The mistake is one that America’s news media has moved quickly to correct. It’s not “the George Floyd trial”. It’s the trial of Derek Chauvin.
The point is minor but important given that the proceedings that started this week have risked becoming “The George Floyd trial” in the public’s mind. The name of a victim rarely takes such prominence in a criminal case – there’s a good reason why Google returns “the Charles Manson trial” rather than the “Sharon Tate trial” by a ratio of four to one – yet there are exceptions. We had the “Rodney King trials” and Google returns over 2000 hits for the “Stephen Lawrence trial” but only five for the more correctly labelled “Dobson/Norris trial”. “The Bulger trial” is more famous than the “Thompson/Venables trial”.
The reason for these exceptions has less to do with poor English (none of these victims was ever on trial) than cultural forces that get somewhat in the way of the reporting. Plus we don’t always have a figure as obstinately willing to be unpopular as the late Lord Longford to remind us of the finer points of the law. In this case, it results in a tension that is palpable between the details of a man who died for allegedly using a counterfeit twenty-dollar bill to buy cigarettes and what his death might say about systemic racism in US law enforcement. This still is “the George Floyd trial” but many other trials are going on here. One is called the “Derek Chauvin trial” but there might be another called “the Black Lives Matter trial” or “the trial of the media’s ability to report events objectively” or… well, pick your perspective and cast it as you will.
Subjectivity, bias, prejudice, presumption… They creep into even the best reporting. On the basis that you should never judge a writer on their headlines (which they generally don’t write), it would be wrong to read too much into the headline of Eugene Robinson’s latest for The Washington Post: “The world saw George Floyd’s final minutes. Now it will see whether he gets justice.” Robinson, meanwhile, is quite right to remind us that “Chauvin is the man on trial, not Floyd.”
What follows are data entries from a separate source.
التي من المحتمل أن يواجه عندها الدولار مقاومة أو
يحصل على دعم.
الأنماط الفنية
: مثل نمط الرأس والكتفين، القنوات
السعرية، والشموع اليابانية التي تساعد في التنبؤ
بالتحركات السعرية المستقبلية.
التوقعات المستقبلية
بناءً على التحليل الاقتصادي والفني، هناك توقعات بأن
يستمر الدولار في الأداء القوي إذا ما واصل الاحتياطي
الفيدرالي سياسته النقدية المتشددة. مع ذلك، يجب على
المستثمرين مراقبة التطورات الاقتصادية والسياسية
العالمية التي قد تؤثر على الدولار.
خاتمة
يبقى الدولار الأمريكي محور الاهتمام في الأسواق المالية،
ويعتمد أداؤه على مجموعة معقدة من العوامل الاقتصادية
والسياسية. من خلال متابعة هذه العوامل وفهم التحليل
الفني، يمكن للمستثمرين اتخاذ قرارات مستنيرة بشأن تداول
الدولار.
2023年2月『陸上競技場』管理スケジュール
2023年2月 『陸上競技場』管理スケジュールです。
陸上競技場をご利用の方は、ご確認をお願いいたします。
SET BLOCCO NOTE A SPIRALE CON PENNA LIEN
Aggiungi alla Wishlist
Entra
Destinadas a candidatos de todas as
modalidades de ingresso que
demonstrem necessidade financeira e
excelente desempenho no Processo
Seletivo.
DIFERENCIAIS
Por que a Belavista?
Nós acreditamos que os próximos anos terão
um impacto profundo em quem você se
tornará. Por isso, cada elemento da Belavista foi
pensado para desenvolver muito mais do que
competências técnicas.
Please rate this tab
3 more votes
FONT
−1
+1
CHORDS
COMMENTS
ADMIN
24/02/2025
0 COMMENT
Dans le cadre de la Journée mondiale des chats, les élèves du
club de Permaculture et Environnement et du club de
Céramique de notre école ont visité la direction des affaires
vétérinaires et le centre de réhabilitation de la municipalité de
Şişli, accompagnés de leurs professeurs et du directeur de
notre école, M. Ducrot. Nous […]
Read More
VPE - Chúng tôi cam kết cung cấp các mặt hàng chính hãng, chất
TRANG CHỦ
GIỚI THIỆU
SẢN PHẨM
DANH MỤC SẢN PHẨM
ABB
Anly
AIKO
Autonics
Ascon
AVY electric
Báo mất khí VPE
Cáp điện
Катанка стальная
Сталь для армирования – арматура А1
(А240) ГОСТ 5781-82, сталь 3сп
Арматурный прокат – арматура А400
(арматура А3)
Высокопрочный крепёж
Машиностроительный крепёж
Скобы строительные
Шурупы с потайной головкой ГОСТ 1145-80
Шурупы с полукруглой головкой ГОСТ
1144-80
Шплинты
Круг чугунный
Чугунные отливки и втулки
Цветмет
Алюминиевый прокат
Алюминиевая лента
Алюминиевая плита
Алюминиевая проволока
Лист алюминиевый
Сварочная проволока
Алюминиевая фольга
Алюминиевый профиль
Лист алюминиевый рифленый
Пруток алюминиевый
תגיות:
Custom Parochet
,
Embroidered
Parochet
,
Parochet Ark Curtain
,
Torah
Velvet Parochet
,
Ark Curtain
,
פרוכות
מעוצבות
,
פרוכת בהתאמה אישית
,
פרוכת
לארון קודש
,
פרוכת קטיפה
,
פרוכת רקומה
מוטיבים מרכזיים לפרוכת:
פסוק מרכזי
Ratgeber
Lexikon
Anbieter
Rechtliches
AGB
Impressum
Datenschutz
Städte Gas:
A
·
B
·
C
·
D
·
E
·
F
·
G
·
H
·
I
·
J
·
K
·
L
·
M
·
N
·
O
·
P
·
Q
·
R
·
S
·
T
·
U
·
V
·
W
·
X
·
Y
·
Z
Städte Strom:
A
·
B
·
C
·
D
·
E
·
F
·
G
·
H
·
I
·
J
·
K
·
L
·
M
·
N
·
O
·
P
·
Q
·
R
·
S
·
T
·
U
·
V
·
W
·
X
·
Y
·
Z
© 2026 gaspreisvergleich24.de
He makes fine points – Robinson really is one of the best reporters out there – but some less fine. Talking about the defence’s reference to Floyd’s side, he argues that “throughout U.S. history, the idea of Black men as superhuman in their strength and subhuman in how they use it has been used to justify our restraint, our incarceration, our lynching.” To say it is a fair point would be to pick a side and overlook the other fair point which is that Floyd was objectively six feet four inches tall, which in the US puts him in the top one or two percentile. His size was always going to be a significant point of note.
Yet what can we say if everything we say is loaded? This is precisely why US news networks find themselves in such a difficult place, obliged to provide fair coverage of the trial of a police officer accused of the third-degree murder, yet aware that if there’s a story to tell, it’s a story that might sometimes run counter to the narrative played out in the media last summer, when the animus of the Black Lives Matter movement exploded across the US.
The nation enters, then, into the trial with various competing sets of cultural preconceptions that are almost impossible to dismiss, harder still to include. The first day of the trial was set aside for opening statements and establishing the competing strategies. The defence argued for nuance, the prosecution clarity.
George Floyd was killed because life is complicated, his team argue. The officers involved were weighing the threats posed by a crowd growing increasingly hostile. Chauvin’s lawyer, Eric Nelson, admitted that “The use of force is not attractive, but it is a necessary component of policing.” Yet then there were the damning words of the prosecutor, Jerry W. Blackwell, who described how Chauvin placed his knee on Floyd’s neck, “grinding and crushing him until the very breath — no, ladies and gentlemen, the very life — was squeezed out of him.”
Both arguments can be true or, at least, persuasive from a certain perspective and Judge Peter Cahill will have to walk a fine line to prevent the bigger context from impeding the process. What, after all, is on trial here? Is it the man, the system, or both? It certainly suits the defence to say the system is on trial. This, they will say, is about the wrongdoing of police who follow more aggressive tactics in black communities and Chauvin cannot be made the straw man for that vice. The system killed George Floyd, they’ll argue, and, in this twisted world, that means they make the very same arguments at many in the Black Lives Matter movement who see in this case a synecdoche for the history of violence towards black Americans. The prosecution, meanwhile, will seek retribution against one man, focussing on the individual rather than the systemic blight. In many respects, that feels like the justice that many might well demand, even if that verdict helps maintain the status quo. “Just another bad cop” could well be the ultimate verdict in the same way that every spree shooter is a symptom of some individual psychosis rather than a societal sickness.
The more one looks, the harder it is to guess what justice for George Floyd might eventually look like.